Rachida Dati auf des Messers Schneide

Rachida Dati will die nächste Bürgermeisterin von Paris werden. Das ist ihre Obsession. Je mehr Hindernisse sich ihr in den Weg türmen, desto mehr akzeptiert die Kulturministerin diesen Fehltritt. Indem sie sich am Montag, dem 28. Juli, als Kandidatin für das Abgeordnetenamt im zweiten Wahlkreis von Paris ankündigte, ohne das Ergebnis der nationalen Kommission der Republikaner abzuwarten, die Michel Barnier bevorzugt hatte, zeigte sie ihrer ehemaligen Vizekandidatin im Europawahlkampf 2009 den Mittelfinger und fachte die Spaltung der Rechten erneut an. Es ist schwer zu sagen, ob sie noch Mitglied dieser Partei ist oder sich Macronie angeschlossen hat. Die ehemalige Anhängerin von Nicolas Sarkozy arbeitet nun nur noch für sich selbst.

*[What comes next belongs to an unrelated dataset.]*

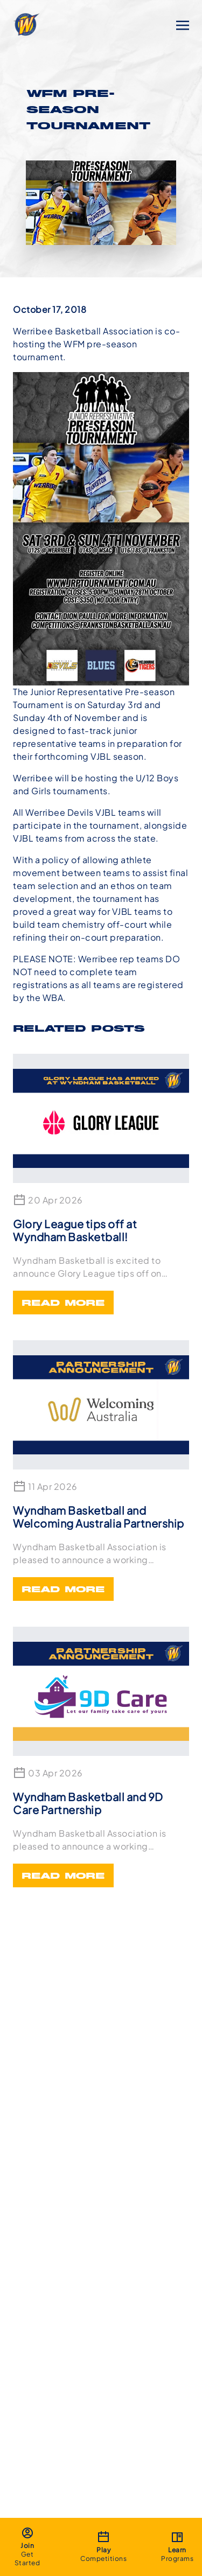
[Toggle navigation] (182, 24)
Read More (63, 1303)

Zu den vielen Gegnern, die sie sich gerne schafft, zählt Rachida Dati auch Richter. Am Dienstag, dem 22. Juli, wurde sie wegen „Korruption“ und „Einflussnahme“ vor ein Strafgericht gestellt. Ihr wird vorgeworfen, im Europäischen Parlament illegale Lobbyarbeit zugunsten von Carlos Ghosn, dem ehemaligen Chef von Renault-Nissan, betrieben zu haben und dafür 900.000 Euro Honorar erhalten zu haben. Daraufhin konterte die Kulturministerin im Sarkozy-Stil. Sie prangerte ein „von Zwischenfällen durchsetztes Verfahren“ an und versuchte, den Finanzstaatsanwalt Jean-François Bohnert mit der ihm unterstellten Staatsanwaltschaft in Konflikt zu bringen . Premierminister François Bayrou musste die ehemalige Justizministerin daran erinnern, was sie nicht hätte ignorieren dürfen: Respekt vor der Justiz sei „eine staatliche Pflicht“.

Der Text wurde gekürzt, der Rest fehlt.